Documentation and Information:Computational clusters in Fine Hall

From CompudocWiki
Revision as of 11:16, 15 November 2005 by Plazonic (talk | contribs) (added macomp notes)
Jump to navigation Jump to search

Fine Hall machine room is currently hosting 3 different computational clusters:

Comp computational cluster

Description

Comp cluster is an older cluster consisting of 16 single CPU AMD Athlon machines with speeds around 1.6Ghz and memory per node ranging from 3.5GB to 512MB. Nodes are connected together with 100Mb ethernet networking and have 20GB-40GB hard drives.

Configuration

The cluster is integrated into Fine Hall Math/PACM network and all the cluster machines mount Math/PACM home directories and run the same operating system version as the rest of Fine Hall Linux machines - PU_IAS/Elders 2WS Linux (clone of RHEL4). The software set also closely matches Fine Hall Linux workstations though some of the graphical/desktop applications with no computational use have not been installed.

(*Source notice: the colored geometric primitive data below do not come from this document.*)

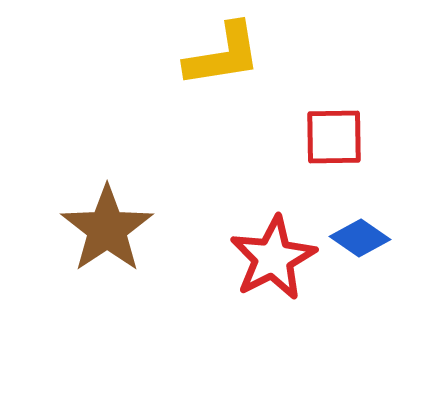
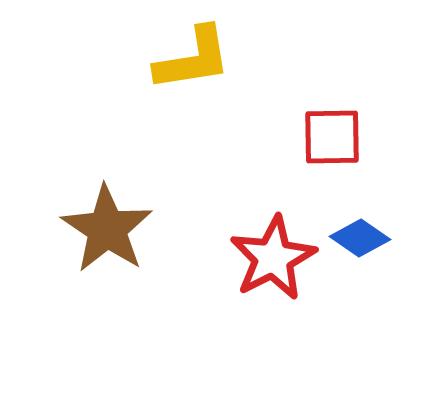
yellow L-shape: moved 30 px left, 4 px down
red square: moved 2 px left
brown star: rotated 4 degrees counterclockwise
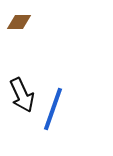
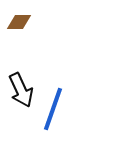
black arrow: moved 1 px left, 5 px up
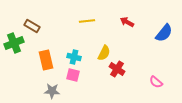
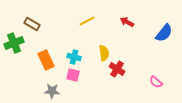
yellow line: rotated 21 degrees counterclockwise
brown rectangle: moved 2 px up
yellow semicircle: rotated 35 degrees counterclockwise
orange rectangle: rotated 12 degrees counterclockwise
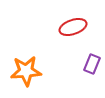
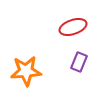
purple rectangle: moved 13 px left, 2 px up
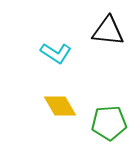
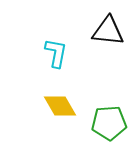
cyan L-shape: rotated 112 degrees counterclockwise
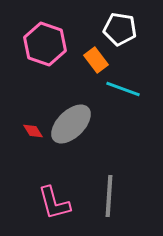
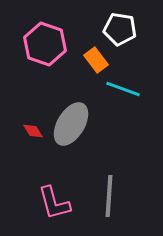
gray ellipse: rotated 15 degrees counterclockwise
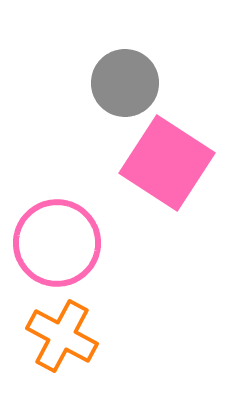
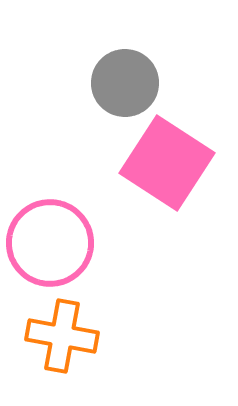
pink circle: moved 7 px left
orange cross: rotated 18 degrees counterclockwise
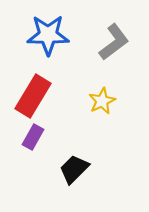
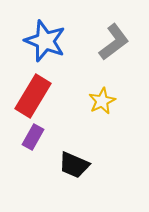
blue star: moved 3 px left, 6 px down; rotated 21 degrees clockwise
black trapezoid: moved 4 px up; rotated 112 degrees counterclockwise
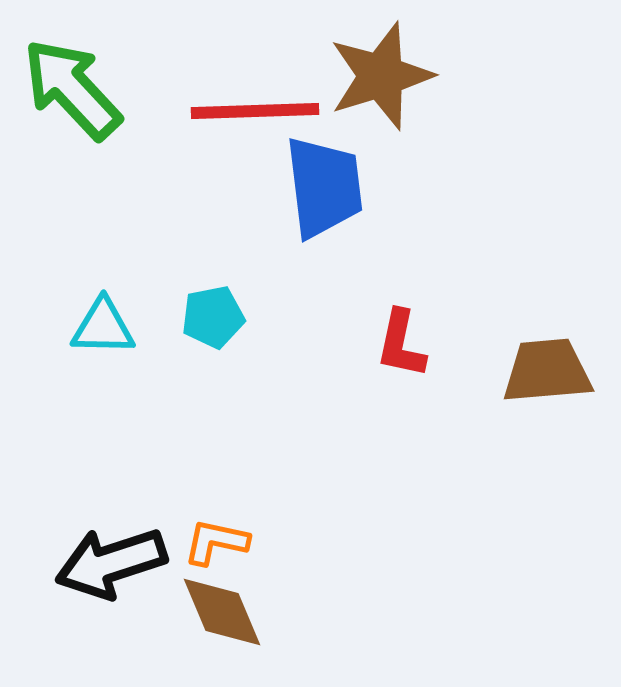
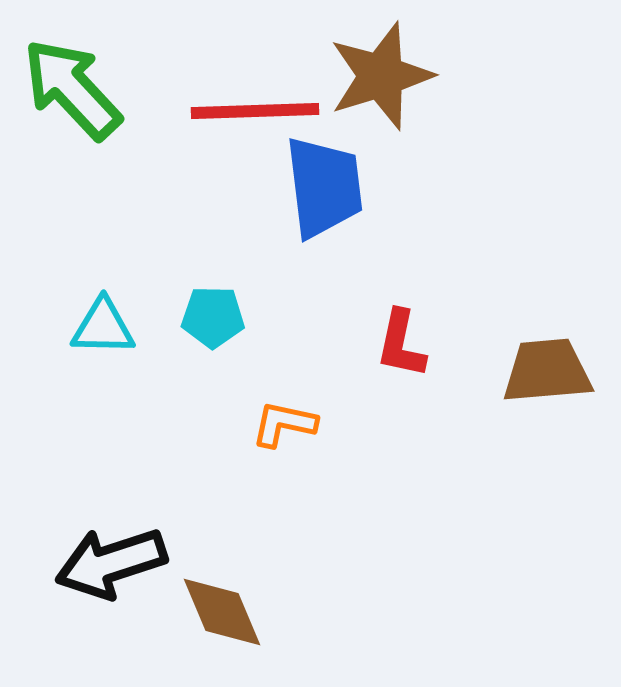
cyan pentagon: rotated 12 degrees clockwise
orange L-shape: moved 68 px right, 118 px up
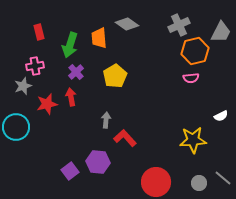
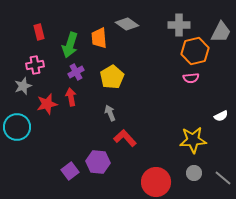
gray cross: rotated 25 degrees clockwise
pink cross: moved 1 px up
purple cross: rotated 14 degrees clockwise
yellow pentagon: moved 3 px left, 1 px down
gray arrow: moved 4 px right, 7 px up; rotated 28 degrees counterclockwise
cyan circle: moved 1 px right
gray circle: moved 5 px left, 10 px up
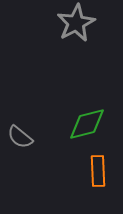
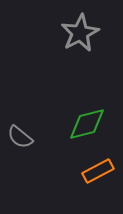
gray star: moved 4 px right, 10 px down
orange rectangle: rotated 64 degrees clockwise
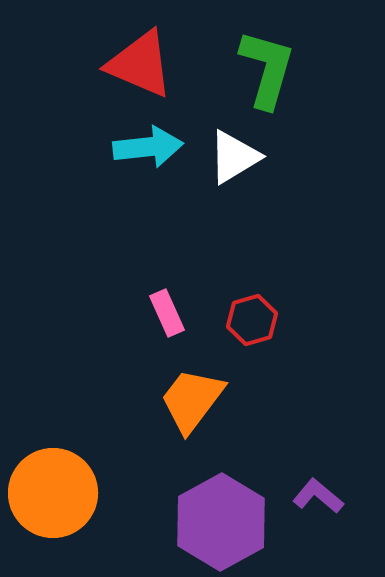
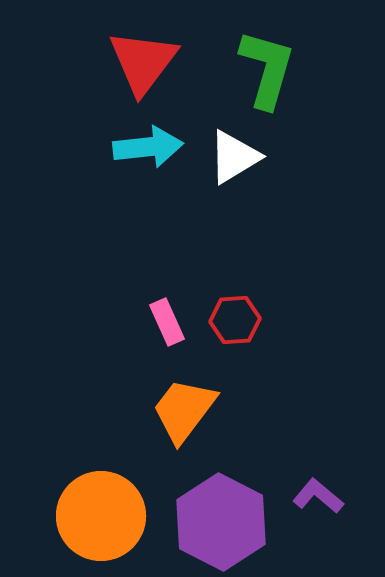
red triangle: moved 3 px right, 2 px up; rotated 44 degrees clockwise
pink rectangle: moved 9 px down
red hexagon: moved 17 px left; rotated 12 degrees clockwise
orange trapezoid: moved 8 px left, 10 px down
orange circle: moved 48 px right, 23 px down
purple hexagon: rotated 4 degrees counterclockwise
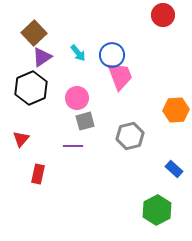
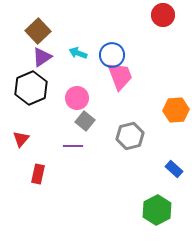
brown square: moved 4 px right, 2 px up
cyan arrow: rotated 150 degrees clockwise
gray square: rotated 36 degrees counterclockwise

For temporary storage, besides /tmp, one can use also /scratch - with no quotas. It must be emphasized that both /scratch and /tmp cannot be used for permanent data storage and no crucial data should be stored there, e.g. use it for intermediate computational results. /tmp and /scratch are NOT backed up and can be erased at any time, especially if a reinstall of one or more machines is required or if one of these directories is full and other users need space. /tmp is also regularly cleaned up by a system job and any file in /tmp that hasn't been accessed in last 10 days will be deleted.

There is no special scheduling software in use and users are free to choose one or more machines on which to run their software.

Access

This cluster is fully accessible to all members of Math/PACM.

How to connect

Comp cluster node names are comp01, comp02, ..., comp16. You can connect to it with ssh but only from math.princeton.edu and pacm.princeton.edu. E.g. ssh comp08. In order to choose a machine which is not used or under less load run compload on either math.princeton.edu or pacm.princeton.edu.

Special Notes

We expect this cluster to be retired within a year or so.

Macomp computing cluster

Description

MaComp computational cluster consists of 26 dual Opteron 248 nodes (2.2Ghz operating frequency). Master node is equipped with 8GB of memory and the nodes with 2GB each. Nodes are connected with gigabit ethernet networking and have 120GB IDE hard drives.

Configuration

The cluster is integrated into Fine Hall Math/PACM network and all the cluster machines mount Math/PACM home directories. The operating system used on these machines is a clone of RHEL 3.

For temporary storage, besides /tmp, one can use also /scratch - with no quotas. It must be emphasized that both /scratch and /tmp cannot be used for permanent data storage and no crucial data should be stored there, e.g. use it for intermediate computational results. /tmp and /scratch are NOT backed up and can be erased at any time, especially if a reinstall of one or more machines is required or if one of these directories is full and other users need space. /tmp is also regularly cleaned up by a system job and any file in /tmp that hasn't been accessed in last 10 days will be deleted.

The scheduling software used is Sun's Grid Engine version 6.0 and all the jobs have to be submitted with SGE. Once logged in please check /usr/finehall/computing/sge/samples/readme.txt for basic instructions on how to submit jobs to SGE and in particular how to submit MPIch jobs. You can find sample submission scripts in /usr/finehall/computing/sge/samples

Access

At this time access is restricted to grant applicants/contributers.

How to connect

In order to connect to MaComp cluster you will have to login first to math.princeton.edu and from there you can:

ssh macomp

Login should proceed without the need to enter any passwords. If you are denied access or asked for a password then your account has not yet been allowed access to the cluster.

Wiffin computing cluster

Description

Wiffin computational cluster consists of 20 dual Xeon 2.2Ghz nodes. Half of the nodes have 2GB and the other half 4GB memory. Nodes are connected with gigabit ethernet networking.

Configuration

The cluster is running a version of RedHat Linux.

Scheduling software used is Sun's Grid Engine version 5.3 and all the jobs have to be submitted with SGE.

Access

The access to this cluster is restricted to members of Prof. Emily Carter's research group and it is not otherwise part of Fine Hall network of Math/PACM Linux machines.